Nihill: Verdonkermaan

Nihill
Verdonkermann
Hydra Head
2012-09-21

It’s always a revelation when you discover a metal band that resonates with you deeply, one that hits you right in the gut, or tugs at the old heartstrings. However, it’s even better when you find a band that calls to mind, with searing intensity, agonies you’ve tried your very best to forget. If that all sounds a touch masochistic, keep in mind that the best heavy metal has always summoned tragedy or torment in one form or another. Case in point, the latest album from Netherlands-based black metal trio Nihill. Verdonkermaan is a dissonant hypnotic blur of atmospheric invocations and wretched vomitus – but those aren’t even its best features. It also echoes the hellacious memories of one of the worst nights of my life.

You see, a few years back I was extremely ill in hospital, feverish and delirious with pain. I remember a doctor leaning over me and saying “meningitis” and “lumbar puncture”, and then I watched as he unwrapped the longest hypodermic needle in existence. If you’ve never had a lumbar puncture – or, keeping with the spirit of a metal review, a spinal tap – essentially a 20-odd-gauge needle is inserted into your lower back and fluid is drawn from your spinal column. It’s an unpleasant experience, as excruciating as it sounds. It’s the kind of thing you definitely should wish upon your worst enemies.

Now, I realize you haven’t come here to read about my medical woes. But Verdonkermaan, Nihill’s concluding album in a trilogy, is extremely evocative of just such disturbing procedures. Like its equally harrowing predecessors, Krach and Grond, it mixes the horror of imminent suffering with the terror of being at the mercy of someone who looks as if they’ll take hellish delight in harming you.

As with anything invasive, Verdonkermaan is nerve shattering from the start, with fiendish and raw black metal eliciting stratospheric heights of anxiety on the 10-minute opener “Vuur: The Deathwind of Resurrection”. Vocalist Michiel Eikenaar (who also fronts excellent experimental black metal outfit Dodecahedron) screeches with demoniacal abandon, while all around him a premonitory vortex of blackened noise swirls. You couldn’t hope for a more unsettling beginning. Off-kilter and unorthodox, the song perfectly represents Nihill’s vision of destruction and decomposition; like that needle that pierced my back, it comes with the realization that no amount of anesthetic will dull the impending trauma.

Nihill sits on the avant-garde end of the black metal spectrum. The band crafts black holes of noise, sharing commonalties with Stygian French experimentalists Blut Aus Nord, and black/noise artists such as Gnaw Their Tongues and Wold. The five lengthy songs on Verdonkermaan form an inverted sacramental suite, where catchy refrains and congenial hooks are entirely absent. The album is a 43-minute remorseless surge of buried melodies and eccentric animus, accompanied by the callousness and frostbitten discomfort of bitter and abrasive black metal.

Built around splintering shelves of rancor, “Spiral: The Tail Eater” and “Oerbron: Returning to the Primal Matter” comprise static-ridden riffs, ice-cold feedback, and masses of sinister overtones. “Gnosis Pt. IV” is diaphanous in comparison; its bone-chilling whispers and hypothermic drone are acutely unnerving, increasing the claustrophobia. By the time you reach the aptly titled final track, “Trauma: Crushing Serpens Mercuriales”, the free-form turmoil of Nihill reining-in, realigning, and plowing ahead into even more fragmenting mayhem makes for one darkly divine gyre. Nihill’s dive into the raging pyres of chaos and esotericism is unconventional, but there’s a very clear sense that the band is in complete control of its direction.

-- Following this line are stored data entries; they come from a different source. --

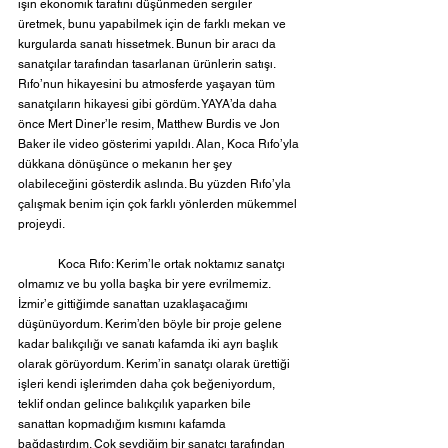
işin ekonomik tarafını düşünmeden sergiler 
üretmek, bunu yapabilmek için de farklı mekan ve 
kurgularda sanatı hissetmek. Bunun bir aracı da 
sanatçılar tarafından tasarlanan ürünlerin satışı. 
Rıfo’nun hikayesini bu atmosferde yaşayan tüm 
sanatçıların hikayesi gibi gördüm. YAYA’da daha 
önce Mert Diner’le resim, Matthew Burdis ve Jon 
Baker ile video gösterimi yapıldı. Alan, Koca Rıfo’yla 
dükkana dönüşünce o mekanın her şey 
olabileceğini gösterdik aslında. Bu yüzden Rıfo’yla 
çalışmak benim için çok farklı yönlerden mükemmel 
projeydi.
	Koca Rıfo: Kerim’le ortak noktamız sanatçı 
olmamız ve bu yolla başka bir yere evrilmemiz. 
İzmir’e gittiğimde sanattan uzaklaşacağımı 
düşünüyordum. Kerim’den böyle bir proje gelene 
kadar balıkçılığı ve sanatı kafamda iki ayrı başlık 
olarak görüyordum. Kerim’in sanatçı olarak ürettiği 
işleri kendi işlerimden daha çok beğeniyordum, 
teklif ondan gelince balıkçılık yaparken bile 
sanattan kopmadığım kısmını kafamda 
bağdaştırdım. Çok sevdiğim bir sanatçı tarafından 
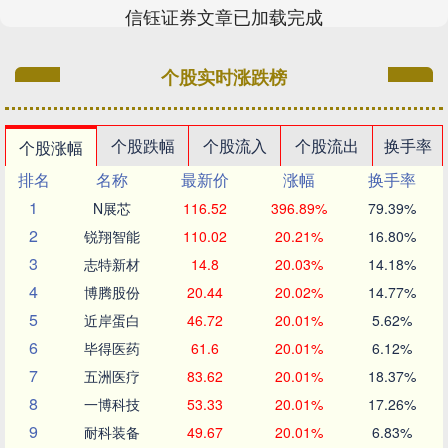
信钰证券文章已加载完成
个股实时涨跌榜
个股跌幅
个股流入
个股流出
换手率
个股涨幅
排名
名称
最新价
涨幅
换手率
1
N展芯
116.52
396.89%
79.39%
2
锐翔智能
110.02
20.21%
16.80%
3
志特新材
14.8
20.03%
14.18%
4
博腾股份
20.44
20.02%
14.77%
5
近岸蛋白
46.72
20.01%
5.62%
6
毕得医药
61.6
20.01%
6.12%
7
五洲医疗
83.62
20.01%
18.37%
8
一博科技
53.33
20.01%
17.26%
9
耐科装备
49.67
20.01%
6.83%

Like my lumbar puncture, there’s method to the madness. Although, admittedly, Nihill’s purpose isn’t likely to prove beneficial to your health. The band seeks to corrupt (this is the blackest of black metal, after all), taking as much delight in tightening the vice as it does in contradicting expectations. Where you might expect some coherent or linear structure there is none. Only misanthropic crawls heaped upon atonal cacophonies – completing the trilogy in a wholly appropriate cataclysmic crescendo.

When the doctor pushed that needle through muscle and sinew towards my spine, existentially gruesome images flashed through my mind and monstrous wails filled my head. That’s exactly the kind of emotional state that Nihill induces. The band takes understandable experiences and thrusts them into surreal realms. Verdonkermann contains all the familiar elements of black metal – blastbeats, harsh production, dissonance galore – and is replete with a black-hearted nefariousness. But those familiarities exist as reference points, as Nihill takes the recognizable and mutates it all with devilish glee into an elongated smear of filthy noise.

As I discovered when that hypodermic was being slowly withdrawn, such experiences are conduits into a cosmos of unexplored pain and bewilderment. Verdonkermann is a purgatorial blast into diabolical spheres, a fitting end to a tormenting, three-album procedure, and a dirty needle stabbed straight into your spine.